George Anderson (lahir 1952). Media ingat bahwa ia memperoleh hadiahnya di masa kecil, setelah menderita cacar air. Benar, pada awalnya, manifestasi bakat terhambat oleh religiusitas. Dalam sistem kepercayaan, tidak ada tempat untuk kemampuan paranormal seperti itu. Hadiah seperti itu bahkan dianggap oleh orang dewasa sebagai halusinasi. Sejak pertengahan 1970-an, medium mulai aktif menggunakan kemampuannya. Anderson mendengar suara di kepalanya, dan kemudian jiwa-jiwa mulai mengirimkan pesan mereka melaluinya. Pada saat yang sama, keakuratan informasi mencapai 85%. Pada tahun 1982, George menjadi media pertama yang menggunakan waktunya untuk kabel. Sejak 1991, Anderson berada di bawah pengawasan ilmuwan. Media berhasil melewati semua tes, membuktikan kemampuannya. Ini membawanya ketenaran internasional. Pesan-pesan Anderson telah dikompilasi menjadi buku terlaris We Don't Die. Percakapan George Anderson dengan Dunia Lain. Pada tahun 1997, buku "Anak-anak tetap selamanya" diterbitkan, di mana media berbicara tentang pengalamannya berkomunikasi dengan anak-anak yang mati. Dalam "Lessons of Truth" 1999, Anderson berbicara tentang kehidupan setelah kematian, memberi tahu apa yang menanti kita setelah kematian, memberi nasihat tentang kehidupan yang benar. A Walk in the Garden of the Soul, yang diterbitkan pada tahun 2001, melanjutkan tema ini. Sejak 2004, media tidak lagi muncul di media, memberikan semua dirinya untuk bekerja di organisasi nirlaba.

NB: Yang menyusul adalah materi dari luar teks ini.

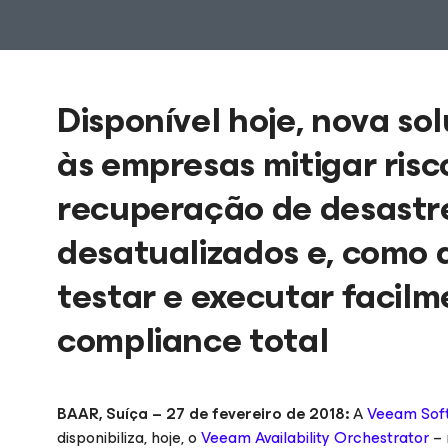
Disponível hoje, nova so
às empresas mitigar ris
recuperação de desastr
desatualizados e, como a
testar e executar facil
compliance total
BAAR, Suíça – 27 de fevereiro de 2018:
A
Veeam Sof
disponibiliza, hoje, o
Veeam Availability Orchestrator
–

Sylvia Brown (lahir 1936). Ini adalah salah satu media paling dihormati yang hidup di zaman kita. Wanita yang energik sangat dekat dengan orang-orang. Lagi pula, bukunya sering diterbitkan dan memiliki berbagai pembaca. Sylvia lahir di Kansas. Saya harus mengatakan bahwa sejak kecil dia dikelilingi oleh orang-orang dengan hadiah yang tidak biasa. Neneknya Ada juga seorang medium dan tabib. Gadis itu menunjukkan bakatnya pada usia tiga tahun. Dia mengatakan bahwa dia suka pergi ke perusahaan besar, diam-diam memperhatikan siapa yang sakit dengan apa, yang memiliki masalah dalam keluarga. Sylvia selalu menggunakan bakatnya untuk kepentingan orang. Pada tahun 1964, ia menyadari bahwa ia dapat menggunakan peluang yang tidak biasa. Brown pindah ke California, di mana ia memasuki lingkaran kekasih paranormal. Pada 1970-an, Sylvia menjadi terkenal sebagai media latihan. Untuk memfasilitasi pengalamannya, dia sendiri menciptakan sebuah organisasi yang disebut Society of the New Spirit. Dia mengajarkan bahwa jiwa mengalami kematian, Tuhan ada, perlu untuk menciptakan persatuan orang yang penuh kasih, menolak prasangka. Selama bertahun-tahun, Brown melayani sebagai saluran untuk transmisi pesan dari roh bernama Francine. Berkat dia, media menerima jawaban untuk banyak pertanyaan, yang berfungsi sebagai bahan untuk buku dan ceramah. Pada tahun 1989, buku media yang pertama diterbitkan, di mana ia memberi tahu pembaca saran tentang cara melihat secara mandiri ke dunia lain. Sylvia dicintai oleh CMT, dia berhasil menunjukkan bakatnya di acara televisi.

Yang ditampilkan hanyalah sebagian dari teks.